Javier, antes que nada debo felicitarte por la valentía de entrar a un tema al que, “en el llano”, pocos se le han animado. Digamos, para precisar, a popularizarlo y eso solo ya es meritorio. Pero además has puesto el dedo en la llaga en una de las temáticas que más rispideces ha creado entre maritainnianos y mounieranos, aquellos tirando hacia una metafísica del ser de corte tomista y recostada sobre la derecha (aunque muchos no entiendan casi nada del trasfondo de esta metafísica) y éstos, los seguidores de Mounier, renegando de ese “tufillo tomista” y tirando de la cuerda hacia una izquierda revolucionaria pero moderada, por cierto. Yo me río cuando dicen que las ideologías han muerto, porque de hecho la realidad dice que estas grandes “ideas-pasiones” del siglo XX no han caducado y están a la orden del día en los discursos políticos y de la cultura en general. Pero te voy a ser absolutamente sincera: coincidiendo con Lucía, no veo inevitable ese hiato entre “metafísica del ser” y “metafísica del devenir”, que son perfectamente conciliables y complementarios, en el plano filosófico al menos. Porque de hecho Mounier no reniega de las categorías metafísicas (aunque critica lo criticable, por supuesto, como la rigidez de ciertas estructuras tomistas propias de un discurso medieval incapaz de pensar la relación como esencial a la persona) sino que las incorpora tranquilamente a su discurso adaptándolas a su razón agapeizada cristiana. De hecho al definir al “indefinible humano” dice que la persona es “un ser espiritual constituido por una forma de subsistencia y de independencia en su ser…” etc., usando desde ya la categoría metafísica de ‘subsistencia’, y ¡hablamos de metafísica del ser! Más bien me inclino a ver las grandes diferencias entre uno y otro en la interpretación de la persona como relación amorosa en Mounier, que es y se hace a la vez, y más clausa y sustantivista en Maritain aunque abierta a lo comunitario, y en las distintas lecturas sobre la esencia de la Iglesia y la cristiandad, Maritain más ortodoxo y Mounier un revolucionario, al punto de dirigir su discurso de denuncia contra la cristiandad difunta y la burguesía cristiana de aquella época, no tan distintas de las nuestras.
En fin, hay mucho por pensar y más por estudiar, pero tu comentario breve es una puerta abierta perfecta a este debate que todavía nos debemos los personalistas actuales. Y esto sin olvidar que nada puede suplantar al valor del buen diálogo entre las distintas posiciones -y pasiones-, y que desde esta espléndida libertad del pensamiento estamos obligados a ser críticos lúcidos de ambos, siempre viendo y reconociendo lo bueno y noble que uno y otro nos han dejado para poder pensar desde uno mismo. Este espacio refleja precisamente esa libertad sin la cual no somos.

M.C. Roth

Coincido con inés en el comentario pero tamién me genera la pregunta si es necesario seguir tirando de la cuerda o sería más positivo una actitud integradora-desde los dos lados- acerca del mundo del “ser” y del devenir” No creo que haya hiato alguno sino que el ser va siendo en el devenir… de ahí su historicidad. Su realización en la comunididad de individuoa… pero la tenporalidad es ingherenteal ser en su devenir…
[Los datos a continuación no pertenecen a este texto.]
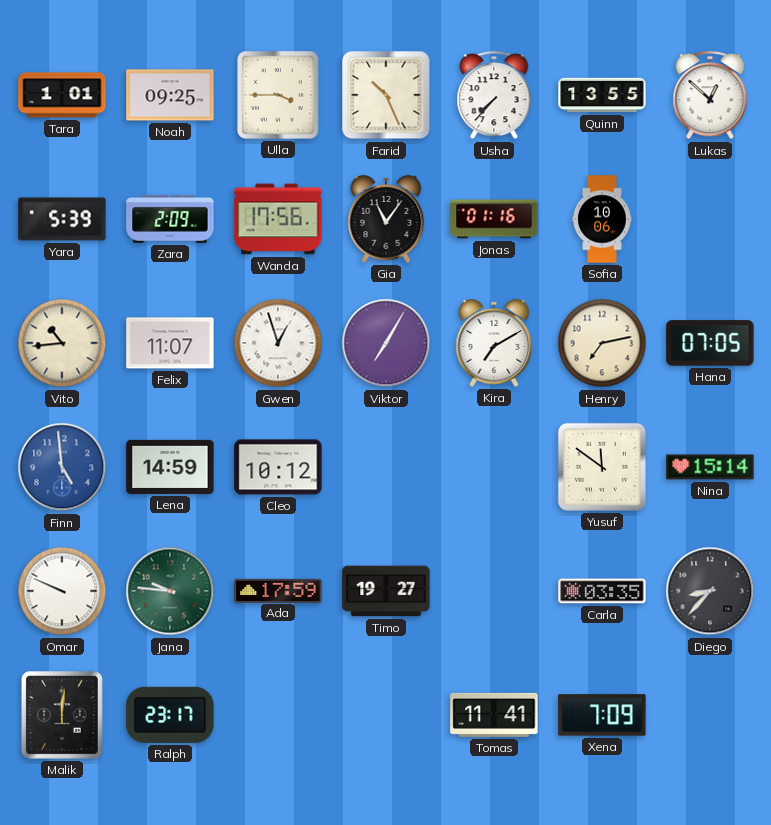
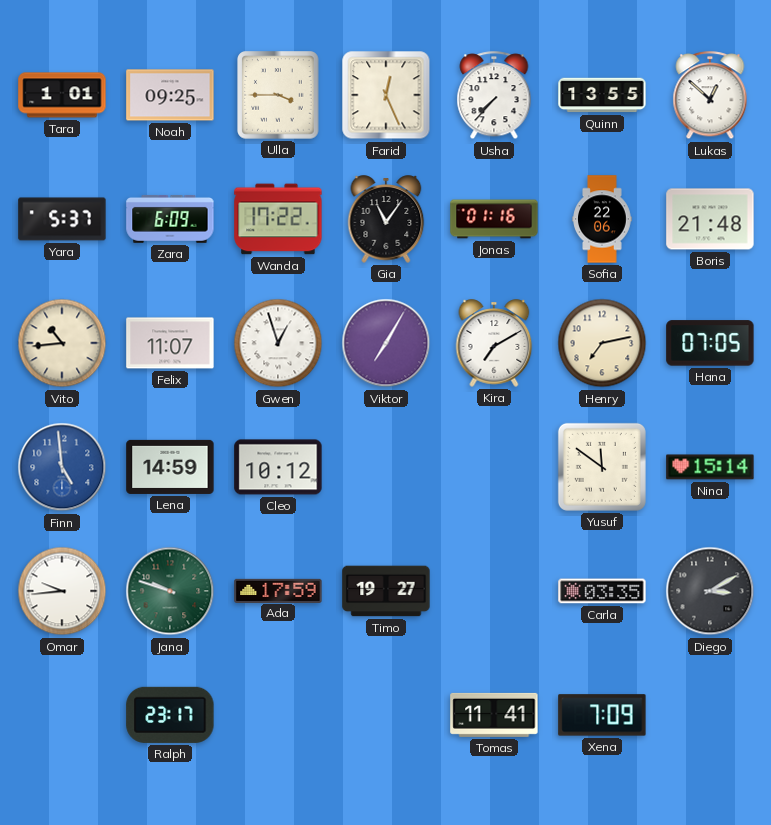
Farid: 10:26 -> 12:26
Yara: 5:39 -> 5:37
Zara: 2:09 -> 6:09
Wanda: 17:56 -> 17:22
Sofia: 10:06 -> 22:06
Boris: none -> 21:48
Omar: 9:49 -> 9:44
Jana: 9:46 -> 9:48
Diego: 8:37 -> 3:10
Malik: 12:01 -> none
Debates del personalismo IV Respuesta Carlos Massías

Creo que la idea de una persona que se hace persona, nos coloca ante una aporía: primero, ¿mediante qué actos la persona se hace persona? ¿mediante el compromiso con los valores, las acciones éticas? De ser así, ¿los niños que están en el vientre materno no serían personas por no manifestar compromiso alguno con los valores (o realizar la acción que sea que nos haga personas)? Igual questionamiento se podría realizar con una persona en estado de coma. ¿Valida esto la eutanasia o el aborto? Segundo, podría decirse que el no nacido es una persona en potencia; pero la potencia implica imperfección respecto al acto. ¿cabe una persona imperfecta? o en otros términos, ¿cabe hablar de un más y un menos en las personas? ¿Hay hombres que son más personas que otras y por ende más digna que otras, en la medida en que se ha hecho más o de mejor manera? Esto me inclina a pensar a la persona más como “ser” que como “hacerse”.

De que la persona es “ser” y no “hacerse”, no se sigue de que sea una mónada. La incomunicabilidad personal no solo no es contraria a la interpersonalidad, sino que es su “fundamento” (puede verse al respecto el capítulo II de La Interioridad de la Persona de John Crosby). El querer contraponer la incomunicabilidad tomista (medieval, en realidad) con la comunión interpersonal del personalismo y las filosofías del diálogo, pone en evidencia una lectura deficiente, superficial, de la metafísica tomista. Para Tomás de Aquino el ser humano es persona incomunicable, pero a la vez está llamado a la comunión con Dios. Tampoco se puede decir que porque la persona es ser acabado no tenga ya nada que hacer. En los seres humanos, se distingue el ser de la esencia, la naturaleza de la persona. La esencia es potencial y corre a cargo de la persona actualizarla, hacerla crecer, y ese crecimiento solo se hace en relación, porque el crecimiento humano es sobre todo ético.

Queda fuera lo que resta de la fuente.